- _WORK ORDER_
Write out every record below exactly as given. Leave the pictures out.

(Stored entries)
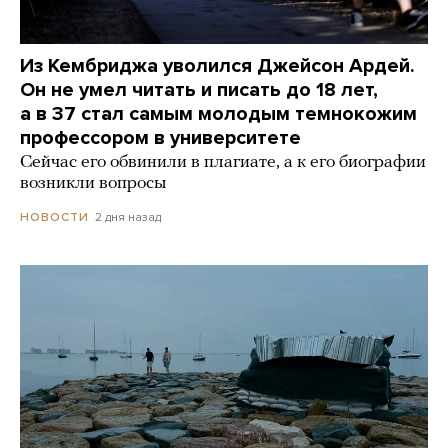
Из Кембриджа уволился Джейсон Ардей.
Он не умел читать и писать до 18 лет,
а в 37 стал самым молодым темнокожим
профессором в университете
Сейчас его обвинили в плагиате, а к его биографии
возникли вопросы
2 дня назад
НОВОСТИ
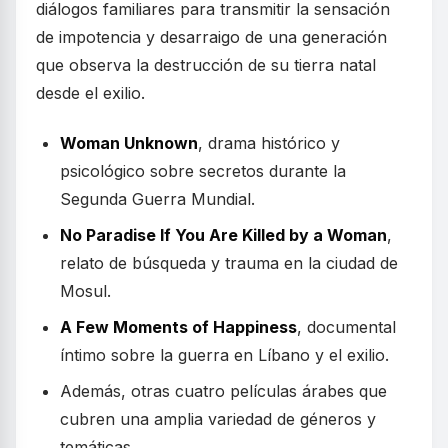
diálogos familiares para transmitir la sensación
de impotencia y desarraigo de una generación
que observa la destrucción de su tierra natal
desde el exilio.
Woman Unknown
, drama histórico y
psicológico sobre secretos durante la
Segunda Guerra Mundial.
No Paradise If You Are Killed by a Woman
,
relato de búsqueda y trauma en la ciudad de
Mosul.
A Few Moments of Happiness
, documental
íntimo sobre la guerra en Líbano y el exilio.
Además, otras cuatro películas árabes que
cubren una amplia variedad de géneros y
temáticas.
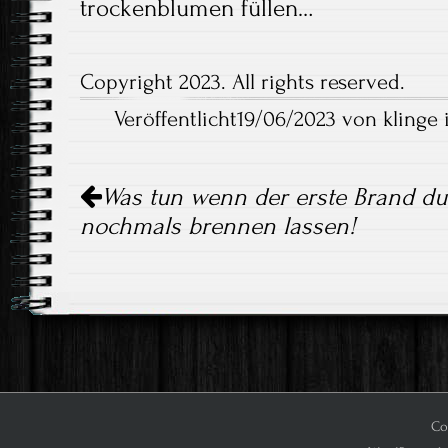
trockenblumen füllen…
Copyright 2023. All rights reserved.
Veröffentlicht19/06/2023 von klinge 
Artikel-
Was tun wenn der erste Brand dur
Navigation
nochmals brennen lassen!
Cop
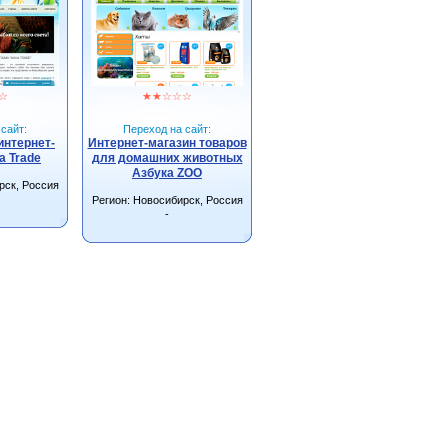
☆
★
★
☆
☆
☆
сайт:
Переход на сайт:
интернет-
Интернет-магазин товаров
a Trade
для домашних животных
Азбука ZOO
рск, Россия
Регион: Новосибирск, Россия
-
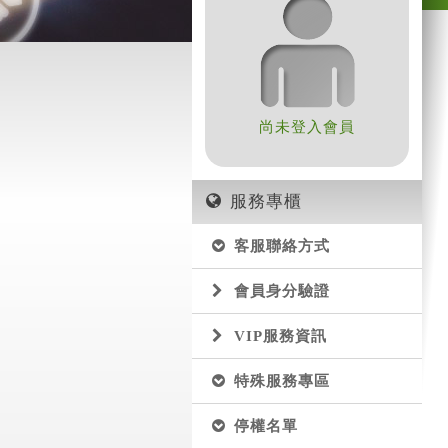
尚未登入會員
服務專櫃
客服聯絡方式
會員身分驗證
VIP服務資訊
特殊服務專區
停權名單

- _ANSWER TO THIS EXERCISE_
Из Кембриджа уволился Джейсон Ардей.
Он не умел читать и писать до 18 лет,
а в 37 стал самым молодым темнокожим
профессором в университете
Сейчас его обвинили в плагиате, а к его биографии
возникли вопросы
2 дня назад
НОВОСТИ
diálogos familiares para transmitir la sensación
de impotencia y desarraigo de una generación
que observa la destrucción de su tierra natal
desde el exilio.
Woman Unknown
, drama histórico y
psicológico sobre secretos durante la
Segunda Guerra Mundial.
No Paradise If You Are Killed by a Woman
,
relato de búsqueda y trauma en la ciudad de
Mosul.
A Few Moments of Happiness
, documental
íntimo sobre la guerra en Líbano y el exilio.
Además, otras cuatro películas árabes que
cubren una amplia variedad de géneros y
temáticas.
trockenblumen füllen…
Copyright 2023. All rights reserved.
Veröffentlicht19/06/2023 von klinge 
Artikel-
Was tun wenn der erste Brand dur
Navigation
nochmals brennen lassen!
Cop
☆
★
★
☆
☆
☆
сайт:
Переход на сайт:
интернет-
Интернет-магазин товаров
a Trade
для домашних животных
Азбука ZOO
рск, Россия
Регион: Новосибирск, Россия
-
尚未登入會員
服務專櫃
客服聯絡方式
會員身分驗證
VIP服務資訊
特殊服務專區
停權名單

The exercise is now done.